Once a statute is ambiguous, how should a judge or anyone else decide how to interpret it? Is it possible that they should consult their policy preferences? This is the latest interesting question that Professor Elhauge raises. A few replies to his analysis—
—As he notes, we are careful not to argue that policy preferences have no place in interpretation. That is a long-standing debate, and we mean to offer results and analysis that have value to readers on either side of it. Some people believe that judges should indeed give effect to their own preferences; but we think that even they would want to keep straight the difference between their preferences and their judgments about the text, even if they plan to give weight to their preferences in the end. Our studies suggest that this is hard to do. People try to put their preferences to one side, but the preferences infect the decision about meaning anyway. In this sense it is possible to speak of "bias"—of unwanted influence—even if the respondents want to give effect to their policy preferences in the end. They aren't trying to give effect to the preferences at that stage; so at that stage, the preferences are best considered a source of bias.
—Professor Elhauge speaks as though, once a statute is found ambiguous, there is nothing more the text can offer; it is time to resort to other methods of decision, like flipping a coin, estimating the preferences of others, or falling back on a default rule (such as finding for defendants, period). We don't think our respondents were doing any of those things. Once a statute is conceded to be ambiguous, it's still possible to have an opinion about how its text is best read. Possible not only in principle but in practice: the famous cases we use often produce opinions where a judge who says a statute is ambiguous goes on to argue vigorously that one reading is better than the other—not because it squares best with other evidence of legislative intent, but because it's just a preferable reading of the English. We think this is what our respondents were doing, too. And it might not be a bad idea normatively. There are reasonable arguments that the ordinary meaning of a statute should be given much weight on "rule of law" grounds: the rules that tell people what to do, and subject them to punishment if they disobey, should mean what they seem to mean.
—Asking what ordinary readers would think the statute means is one way of carrying out the interpretive job just described: "Well, I can see that the gun use statute is ambiguous; but an ordinary reader would certainly not read it as applying to trading a gun, so that's going to be my interpretation, too." This is a coherent way to proceed, and it has the advantage of avoiding bias in the sense explained earlier—that is, of producing a judgment more likely to be distinct from the policy preferences of the person making it. Of course it's possible to still think that the final decision should be based more on some other consideration—a statutory default rule, or whatever else. We are concerned with the competent execution of one stage in the process of deciding a statutory problem. Whether that stage is the last stage, or less important than others, is a question we leave for other occasions.

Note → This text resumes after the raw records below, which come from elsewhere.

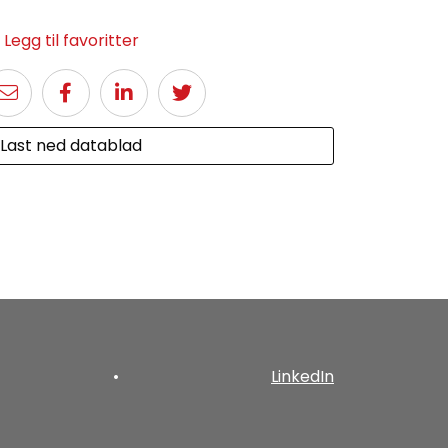
Legg til favoritter
Last ned datablad
•
LinkedIn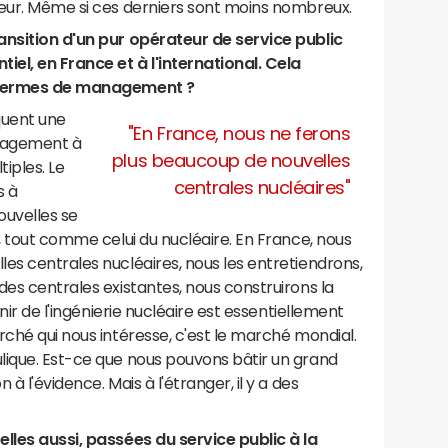
ieur. Même si ces derniers sont moins nombreux.
ansition d'un pur opérateur de service public
el, en France et à l'international. Cela
n termes de management ?
iquent une
"En France, nous ne ferons
nagement à
plus beaucoup de nouvelles
tiples. Le
centrales nucléaires"
s à
ouvelles se
s, tout comme celui du nucléaire. En France, nous
es centrales nucléaires, nous les entretiendrons,
des centrales existantes, nous construirons la
enir de l'ingénierie nucléaire est essentiellement
rché qui nous intéresse, c'est le marché mondial.
lique. Est-ce que nous pouvons bâtir un grand
à l'évidence. Mais à l'étranger, il y a des
elles aussi, passées du service public à la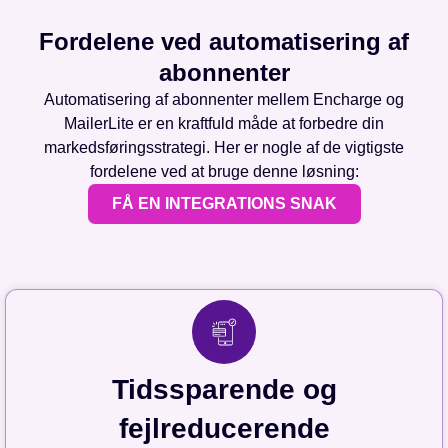
Fordelene ved automatisering af
abonnenter
Automatisering af abonnenter mellem Encharge og
MailerLite er en kraftfuld måde at forbedre din
markedsføringsstrategi. Her er nogle af de vigtigste
fordelene ved at bruge denne løsning:
FÅ EN INTEGRATIONS SNAK
Tidssparende og
fejlreducerende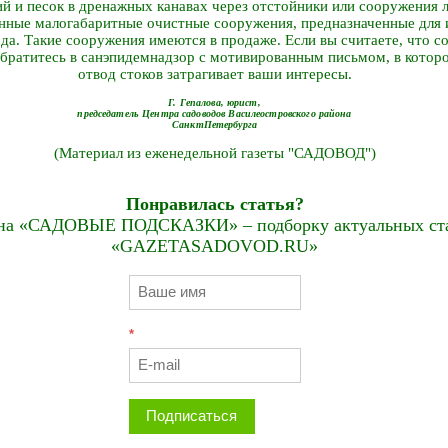
ий и песок в дренажных канавах через отстойники или сооружения 
ные малогабаритные очистные сооружения, предназначенные для 
да. Такие сооружения имеются в продаже. Если вы считаете, что с
 обратитесь в санэпидемнадзор с мотивированным письмом, в котор
отвод стоков затрагивает ваши интересы.
Г. Гепалова, юрист,
председатель Центра садоводов Василеостровского района
Санкт­Петербурга
(Материал из еженедельной газеты "САДОВОД")
Понравилась статья?
на «САДОВЫЕ ПОДСКАЗКИ» – подборку актуальных стат
«GAZETASADOVOD.RU»
*
Подписаться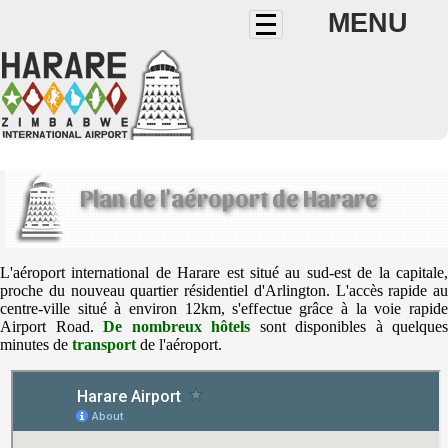
MENU
Plan de l'aéroport de Harare
L'aéroport international de Harare est situé au sud-est de la capitale,
proche du nouveau quartier résidentiel d'Arlington. L'accès rapide au
centre-ville situé à environ 12km, s'effectue grâce à la voie rapide
Airport Road.
De nombreux hôtels
sont disponibles à quelques
minutes de
transport
de l'aéroport.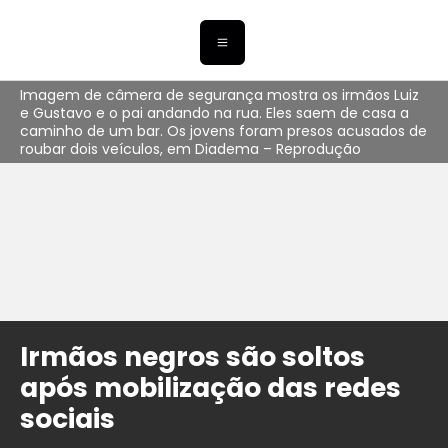
Imagem de câmera de segurança mostra os irmãos Luiz
e Gustavo e o pai andando na rua. Eles saem de casa a
caminho de um bar. Os jovens foram presos acusados de
roubar dois veículos, em Diadema – Reprodução
Irmãos negros são soltos
após mobilização das redes
sociais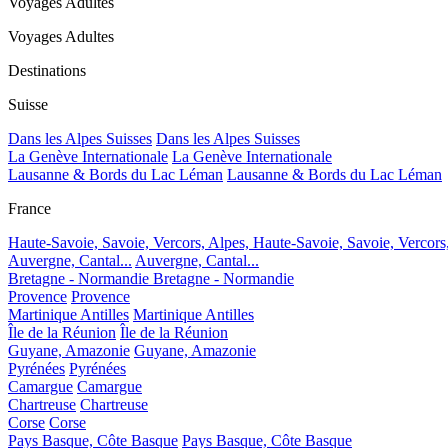
Voyages Adultes
Voyages Adultes
Destinations
Suisse
Dans les Alpes Suisses
Dans les Alpes Suisses
La Genève Internationale
La Genève Internationale
Lausanne & Bords du Lac Léman
Lausanne & Bords du Lac Léman
France
Haute-Savoie, Savoie, Vercors, Alpes,
Haute-Savoie, Savoie, Vercors
Auvergne, Cantal...
Auvergne, Cantal...
Bretagne - Normandie
Bretagne - Normandie
Provence
Provence
Martinique Antilles
Martinique Antilles
Île de la Réunion
Île de la Réunion
Guyane, Amazonie
Guyane, Amazonie
Pyrénées
Pyrénées
Camargue
Camargue
Chartreuse
Chartreuse
Corse
Corse
Pays Basque, Côte Basque
Pays Basque, Côte Basque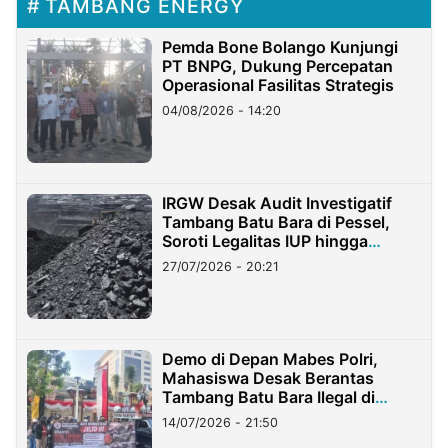
TAMBANG ENERGY
Pemda Bone Bolango Kunjungi
PT BNPG, Dukung Percepatan
Operasional Fasilitas Strategis
04/08/2026 - 14:20
IRGW Desak Audit Investigatif
Tambang Batu Bara di Pessel,
Soroti Legalitas IUP hingga
Stockpile
27/07/2026 - 20:21
Demo di Depan Mabes Polri,
Mahasiswa Desak Berantas
Tambang Batu Bara Ilegal di
Lampung
14/07/2026 - 21:50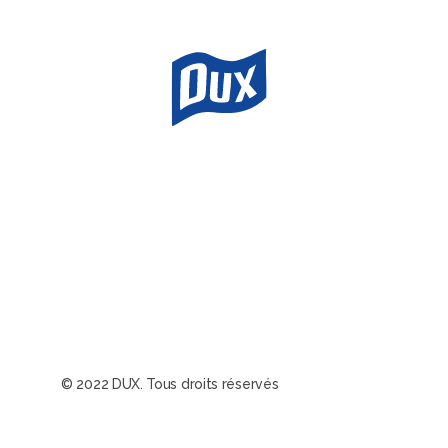
© 2022 DUX. Tous droits réservés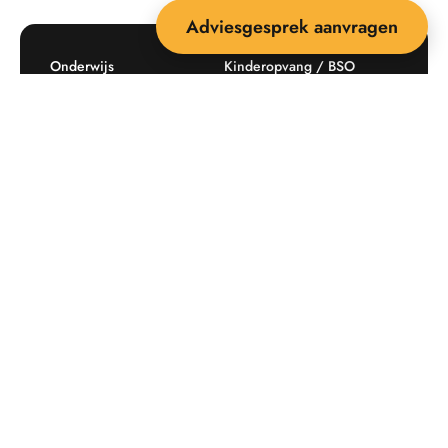
Adviesgesprek aanvragen
Onderwijs
Kinderopvang / BSO
Recreatie
Openbare ruimte
Producten
Offerte aanvragen
Mijn favorieten
Maatwerk
Informatie plaatsingskosten
Verkoopvoorwaarden
BEEBOP: 25 jaar specialist
Contact
in buitenruimte-inrichting
Downloads
Nieuwsbrief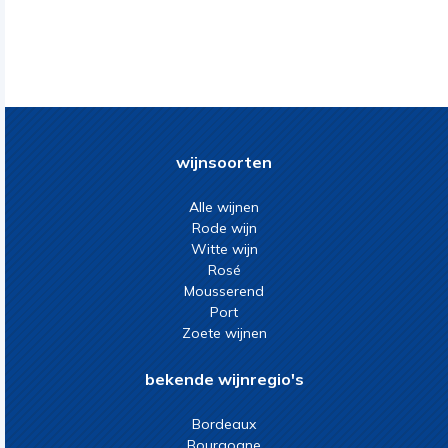
wijnsoorten
Alle wijnen
Rode wijn
Witte wijn
Rosé
Mousserend
Port
Zoete wijnen
bekende wijnregio's
Bordeaux
Bourgogne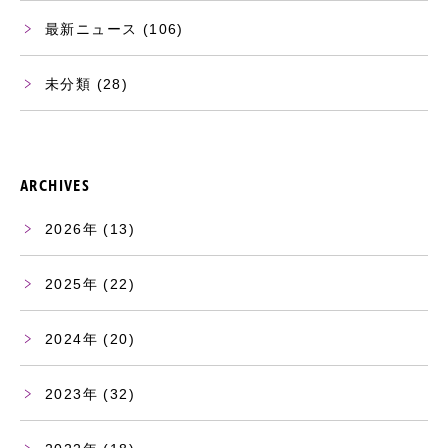
最新ニュース
(106)
未分類
(28)
ARCHIVES
2026
(13)
2025
(22)
2024
(20)
2023
(32)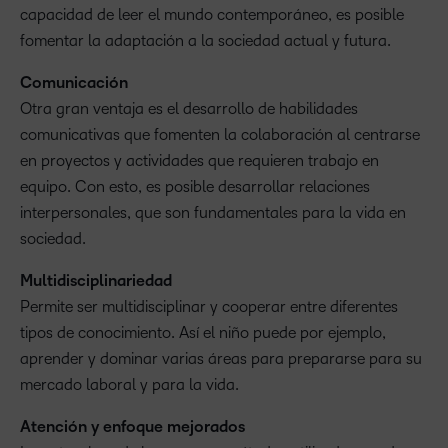
capacidad de leer el mundo contemporáneo, es posible
fomentar la adaptación a la sociedad actual y futura.
Comunicación
Otra gran ventaja es el desarrollo de habilidades
comunicativas que fomenten la colaboración al centrarse
en proyectos y actividades que requieren trabajo en
equipo. Con esto, es posible desarrollar relaciones
interpersonales, que son fundamentales para la vida en
sociedad.
Multidisciplinariedad
Permite ser multidisciplinar y cooperar entre diferentes
tipos de conocimiento. Así el niño puede por ejemplo,
aprender y dominar varias áreas para prepararse para su
mercado laboral y para la vida.
Atención y enfoque mejorados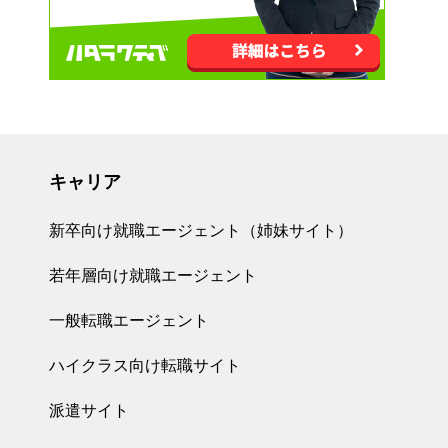
キャリア
新卒向け就職エージェント（姉妹サイト）
若年層向け就職エージェント
一般転職エージェント
ハイクラス向け転職サイト
派遣サイト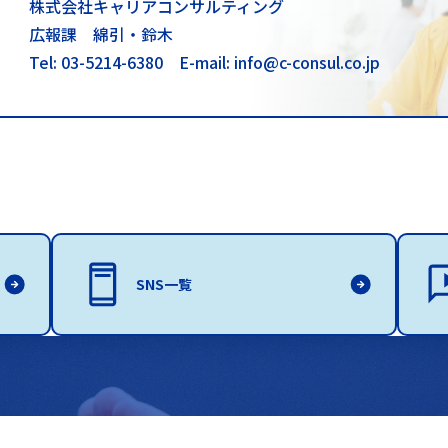
株式会社キャリアコンサルティング
広報課 綿引・鈴木
Tel: 03-5214-6380
E-mail: info@c-consul.co.jp
SNS一覧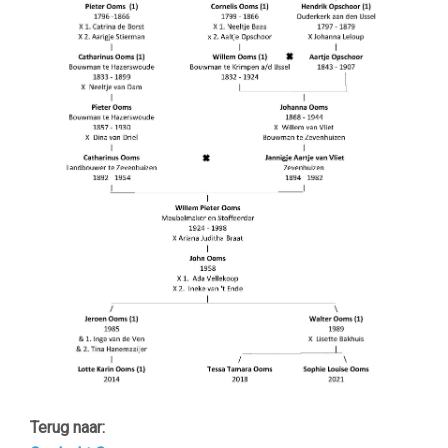
Terug naar: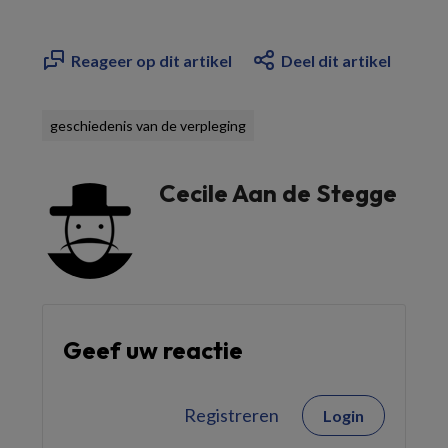
Reageer op dit artikel
Deel dit artikel
geschiedenis van de verpleging
Cecile Aan de Stegge
Geef uw reactie
Registreren
Login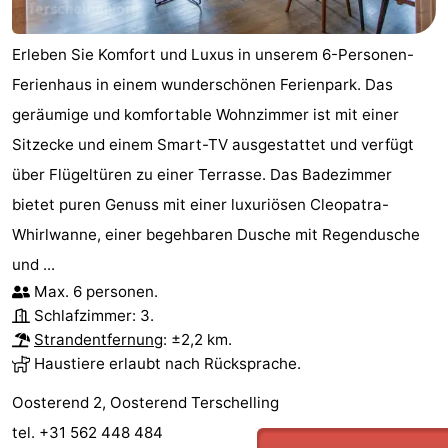
Erleben Sie Komfort und Luxus in unserem 6-Personen-
Ferienhaus in einem wunderschönen Ferienpark. Das
geräumige und komfortable Wohnzimmer ist mit einer
Sitzecke und einem Smart-TV ausgestattet und verfügt
über Flügeltüren zu einer Terrasse. Das Badezimmer
bietet puren Genuss mit einer luxuriösen Cleopatra-
Whirlwanne, einer begehbaren Dusche mit Regendusche
und ...
Max. 6 personen.
Schlafzimmer: 3.
Strandentfernung
: ±2,2 km.
Haustiere erlaubt nach Rücksprache.
Oosterend 2, Oosterend Terschelling
tel. +31 562 448 484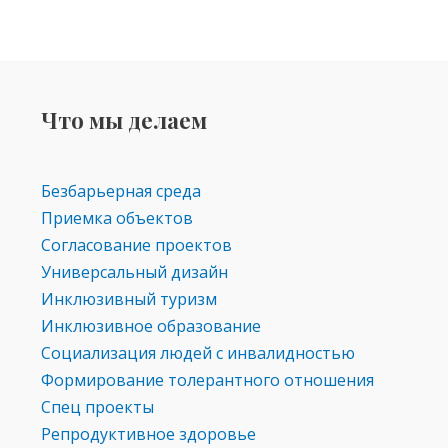
Что мы делаем
Безбарьерная среда
Приемка объектов
Согласование проектов
Универсальный дизайн
Инклюзивный туризм
Инклюзивное образование
Социализация людей с инвалидностью
Формирование толерантного отношения
Спец проекты
Репродуктивное здоровье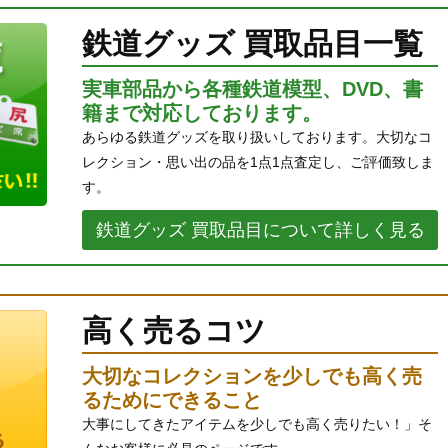
鉄道グッズ 買取品目一覧
実車部品から各種鉄道模型、DVD、書
籍まで対応しております。
あらゆる鉄道グッズを取り扱いしております。大切なコ
レクション・思い出の品を1点1点査定し、ご評価致しま
す。
鉄道グッズ 買取品目について詳しく見る
高く売るコツ
大切なコレクションを少しでも高く売
るためにできること
大事にしてきたアイテムを少しでも高く売りたい！」そ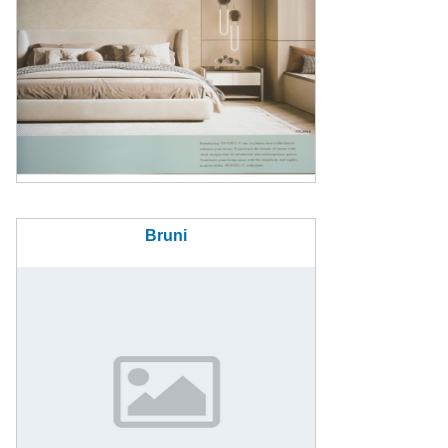
Bruni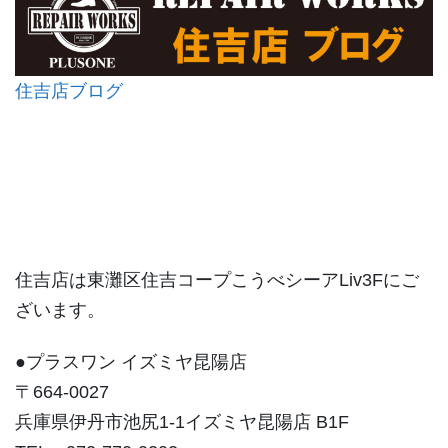
住吉店ブログ
住吉店は東灘区住吉コープこうべシーアLiv3Fにご
ざいます。
●プラスワン イズミヤ昆陽店
〒664-0027
兵庫県伊丹市池尻1-1イズミヤ昆陽店 B1F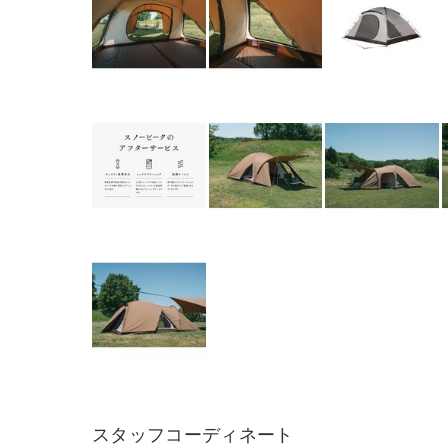
スタッフコーディネート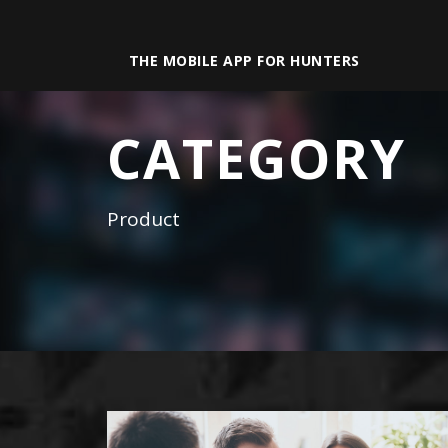
THE MOBILE APP FOR HUNTERS
CATEGORY
Product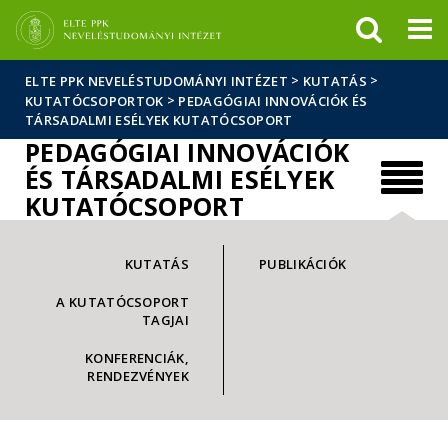
Események
ELTE a
Hírek
sajtóban
>
>
ELTE PPK NEVELÉSTUDOMÁNYI INTÉZET
KUTATÁS
>
KUTATÓCSOPORTOK
PEDAGÓGIAI INNOVÁCIÓK ÉS
TÁRSADALMI ESÉLYEK KUTATÓCSOPORT
PEDAGÓGIAI INNOVÁCIÓK
ÉS TÁRSADALMI ESÉLYEK
KUTATÓCSOPORT
KUTATÁS
PUBLIKÁCIÓK
A KUTATÓCSOPORT
TAGJAI
KONFERENCIÁK,
RENDEZVÉNYEK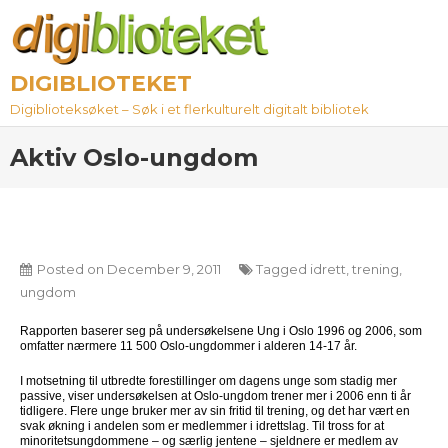
Skip
to
content
DIGIBLIOTEKET
Digiblioteksøket – Søk i et flerkulturelt digitalt bibliotek
Aktiv Oslo-ungdom
Posted on
December 9, 2011
Tagged
idrett
,
trening
,
ungdom
Rapporten baserer seg på undersøkelsene Ung i Oslo 1996 og 2006, som
omfatter nærmere 11 500 Oslo-ungdommer i alderen 14-17 år.
I motsetning til utbredte forestillinger om dagens unge som stadig mer
passive, viser undersøkelsen at Oslo-ungdom trener mer i 2006 enn ti år
tidligere. Flere unge bruker mer av sin fritid til trening, og det har vært en
svak økning i andelen som er medlemmer i idrettslag. Til tross for at
minoritetsungdommene – og særlig jentene – sjeldnere er medlem av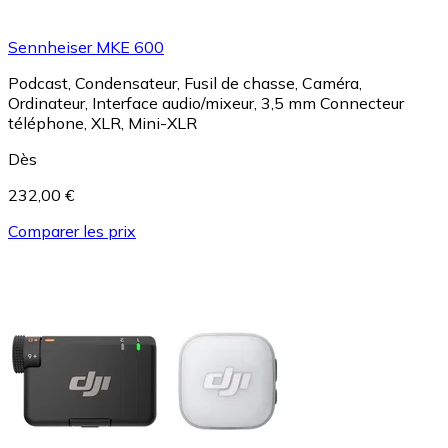
Sennheiser MKE 600
Podcast, Condensateur, Fusil de chasse, Caméra,
Ordinateur, Interface audio/mixeur, 3,5 mm Connecteur
téléphone, XLR, Mini-XLR
Dès
232,00 €
Comparer les prix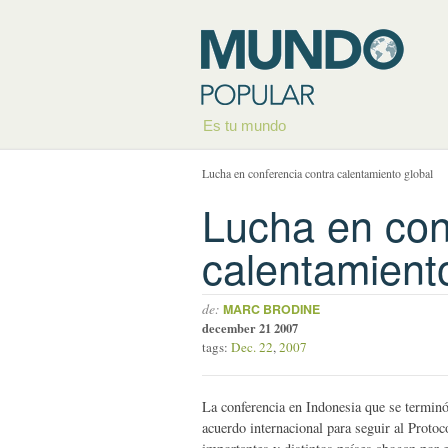
Es tu mundo
Lucha en conferencia contra calentamiento global
Lucha en con
calentamient
de:
MARC BRODINE
december 21 2007
tags:
Dec. 22
,
2007
La conferencia en Indonesia que se terminó
acuerdo internacional para seguir al Proto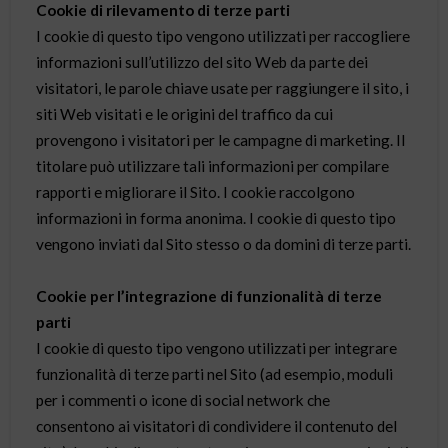
Cookie di rilevamento di terze parti
I cookie di questo tipo vengono utilizzati per raccogliere
informazioni sull’utilizzo del sito Web da parte dei
visitatori, le parole chiave usate per raggiungere il sito, i
siti Web visitati e le origini del traffico da cui
provengono i visitatori per le campagne di marketing. Il
titolare può utilizzare tali informazioni per compilare
rapporti e migliorare il Sito. I cookie raccolgono
informazioni in forma anonima. I cookie di questo tipo
vengono inviati dal Sito stesso o da domini di terze parti.
Cookie per l’integrazione di funzionalità di terze
parti
I cookie di questo tipo vengono utilizzati per integrare
funzionalità di terze parti nel Sito (ad esempio, moduli
per i commenti o icone di social network che
consentono ai visitatori di condividere il contenuto del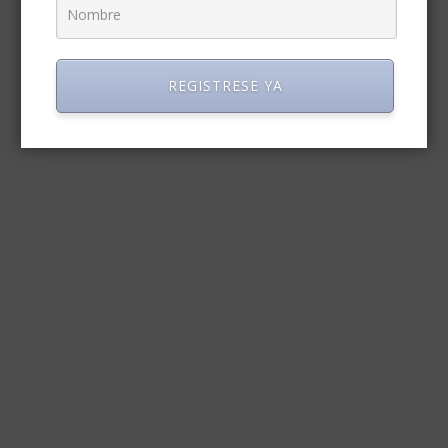
REGISTRESE YA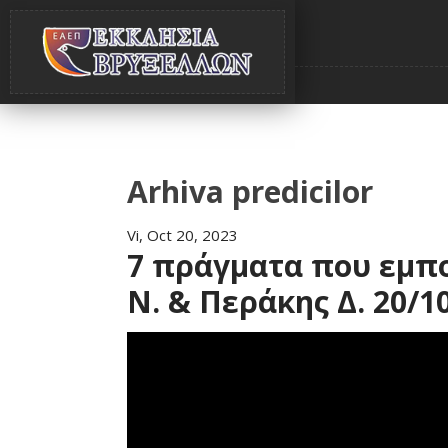
Arhiva predicilor
Vi, Oct 20, 2023
7 πράγματα που εμπο
Ν. & Περάκης Δ. 20/1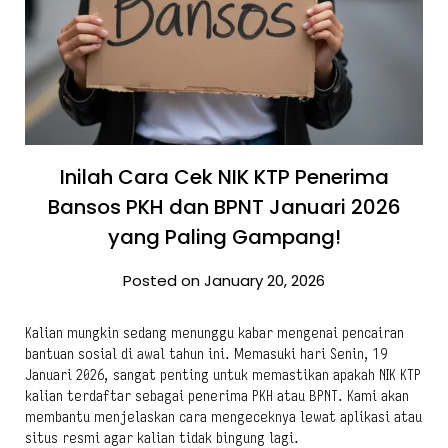
Inilah Cara Cek NIK KTP Penerima
Bansos PKH dan BPNT Januari 2026
yang Paling Gampang!
Posted on January 20, 2026
Kalian mungkin sedang menunggu kabar mengenai pencairan
bantuan sosial di awal tahun ini. Memasuki hari Senin, 19
Januari 2026, sangat penting untuk memastikan apakah NIK KTP
kalian terdaftar sebagai penerima PKH atau BPNT. Kami akan
membantu menjelaskan cara mengeceknya lewat aplikasi atau
situs resmi agar kalian tidak bingung lagi.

—Professor Elhauge mentions a possible inference from our forthcoming paper that, when deciding what ordinary readers would think, respondents tend to vote for defendants. But this isn't really clear. The pattern does appear in a few criminal cases we tested, but this might just be because the defendants in those cases happened to be taking the simpler and more intuitive view of what the statutes meant. I consider this an open question. And when asked what ordinary readers would say, there was movement toward the government's view by many who preferred the defendant's position as a matter of policy. This is not consistent with the idea that respondents simply put on defendant-colored glasses when asked what ordinary readers would think. But it is consistent with the idea that the "ordinary readers" question had a debiasing effect on them.
—Professor Elhauge suggests that the result might have been different if the respondents had been given more evidence of the legislature's preferences. No doubt that is true. I repeat that we are trying to shed light on a stage of interpretation: the simple judgment of English meaning. If distortions at that stage are later diluted by the addition of other information (evidence of legislative intent), fine. But again, judges who have all that evidence still often decide the meaning of statutes in ideologically predictable ways that suggest the effects we describe aren't much diluted. Maybe the same tendencies we find here also infect the judicial interpretation of all those rich sources of evidence that they had and that our survey-takers didn't.